**DATASET EXCERPTS**

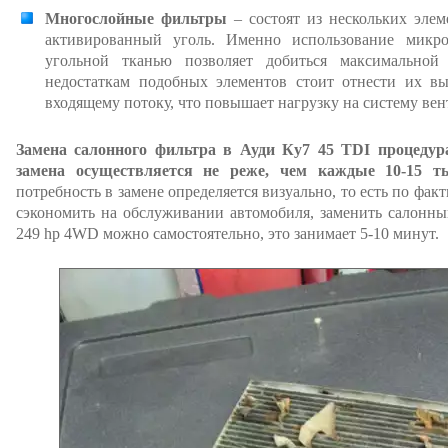
Многослойные фильтры
– состоят из нескольких эле
активированный уголь. Именно использование микр
угольной тканью позволяет добиться максимальной
недостаткам подобных элементов стоит отнести их вы
входящему потоку, что повышает нагрузку на систему ве
Замена салонного фильтра в Ауди Ку7 45 TDI процедура
замена осуществляется не реже, чем каждые 10-15 ты
потребность в замене определяется визуально, то есть по фак
сэкономить на обслуживании автомобиля, заменить салонны
249 hp 4WD можно самостоятельно, это занимает 5-10 минут.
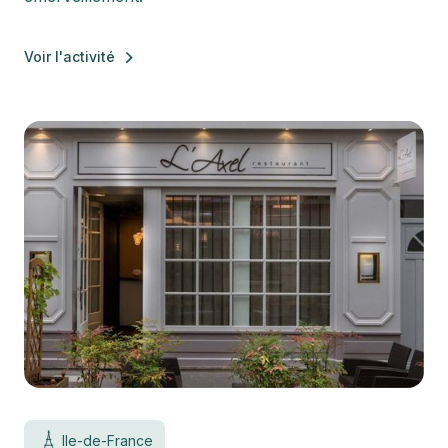
Voir l'activité
Ile-de-France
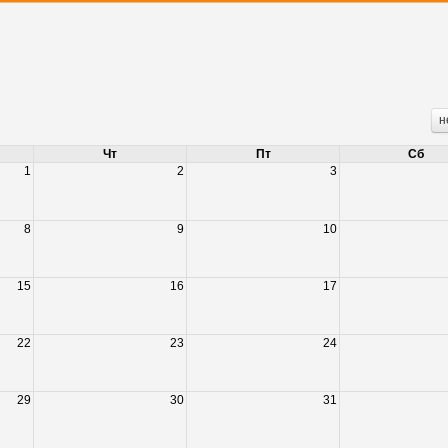
н
Чт
Пт
Сб
1
2
3
8
9
10
15
16
17
22
23
24
29
30
31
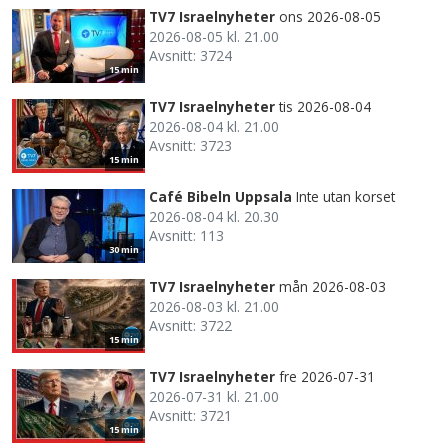
TV7 Israelnyheter
ons 2026-08-05
2026-08-05 kl. 21.00
Avsnitt: 3724
15 min
TV7 Israelnyheter
tis 2026-08-04
2026-08-04 kl. 21.00
Avsnitt: 3723
15 min
Café Bibeln Uppsala
Inte utan korset
2026-08-04 kl. 20.30
Avsnitt: 113
30 min
TV7 Israelnyheter
mån 2026-08-03
2026-08-03 kl. 21.00
Avsnitt: 3722
15 min
TV7 Israelnyheter
fre 2026-07-31
2026-07-31 kl. 21.00
Avsnitt: 3721
15 min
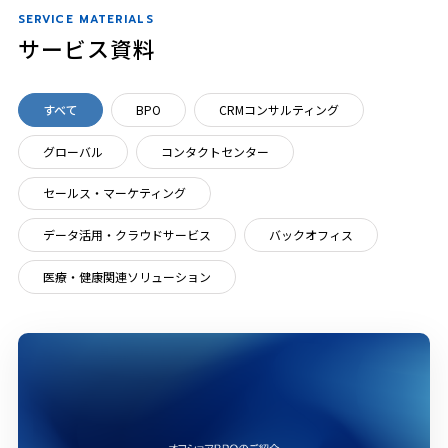
SERVICE MATERIALS
サービス資料
すべて
BPO
CRMコンサルティング
グローバル
コンタクトセンター
セールス・マーケティング
データ活用・クラウドサービス
バックオフィス
医療・健康関連ソリューション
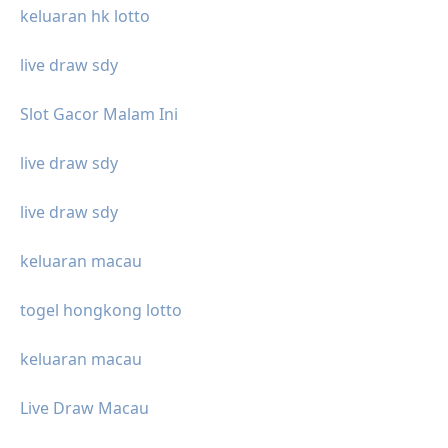
keluaran hk lotto
live draw sdy
Slot Gacor Malam Ini
live draw sdy
live draw sdy
keluaran macau
togel hongkong lotto
keluaran macau
Live Draw Macau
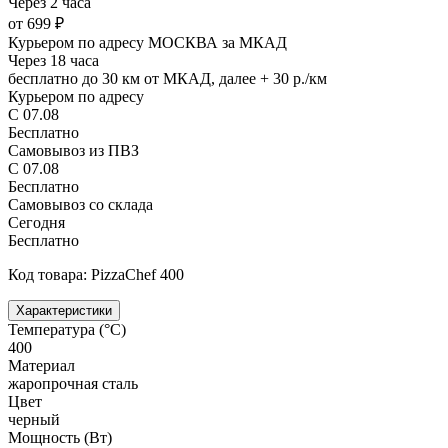
Через 2 часа
от 699 ₽
Курьером по адресу МОСКВА за МКАД
Через 18 часа
бесплатно до 30 км от МКАД, далее + 30 р./км
Курьером по адресу
С 07.08
Бесплатно
Самовывоз из ПВЗ
С 07.08
Бесплатно
Самовывоз со склада
Сегодня
Бесплатно
Код товара: PizzaChef 400
Характеристики
Температура (°C)
400
Материал
жаропрочная сталь
Цвет
черный
Мощность (Вт)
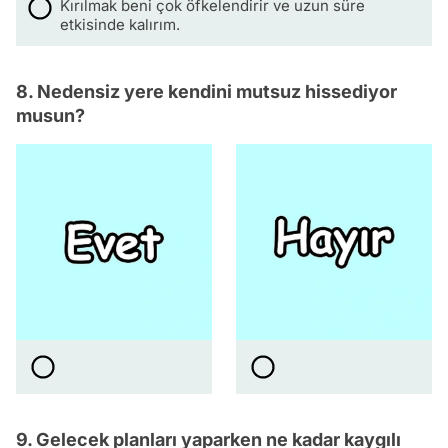
Kırılmak beni çok öfkelendirir ve uzun süre
etkisinde kalırım.
8. Nedensiz yere kendini mutsuz hissediyor
musun?
9. Gelecek planları yaparken ne kadar kaygılı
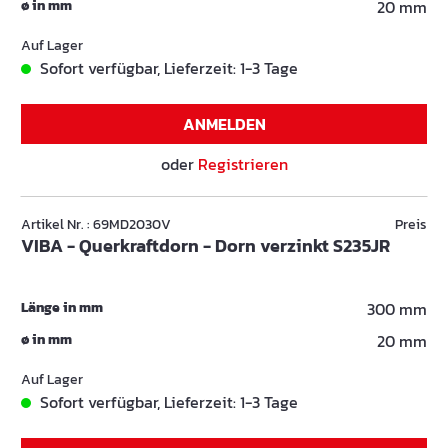
ø in mm
20 mm
Auf Lager
Sofort verfügbar, Lieferzeit: 1-3 Tage
ANMELDEN
oder
Registrieren
Artikel Nr. : 69MD2030V
Preis
VIBA - Querkraftdorn - Dorn verzinkt S235JR
Länge in mm
300 mm
ø in mm
20 mm
Auf Lager
Sofort verfügbar, Lieferzeit: 1-3 Tage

**PROBLEM STATEMENT**
Could the lines from the first entry through the line that contains "Замена салонного фильтра" be copied exactly, with all pictures left out?

**EXPECTED OUTPUT**
Многослойные фильтры
– состоят из нескольких эле
активированный уголь. Именно использование микр
угольной тканью позволяет добиться максимальной
недостаткам подобных элементов стоит отнести их вы
входящему потоку, что повышает нагрузку на систему ве
Замена салонного фильтра в Ауди Ку7 45 TDI процедура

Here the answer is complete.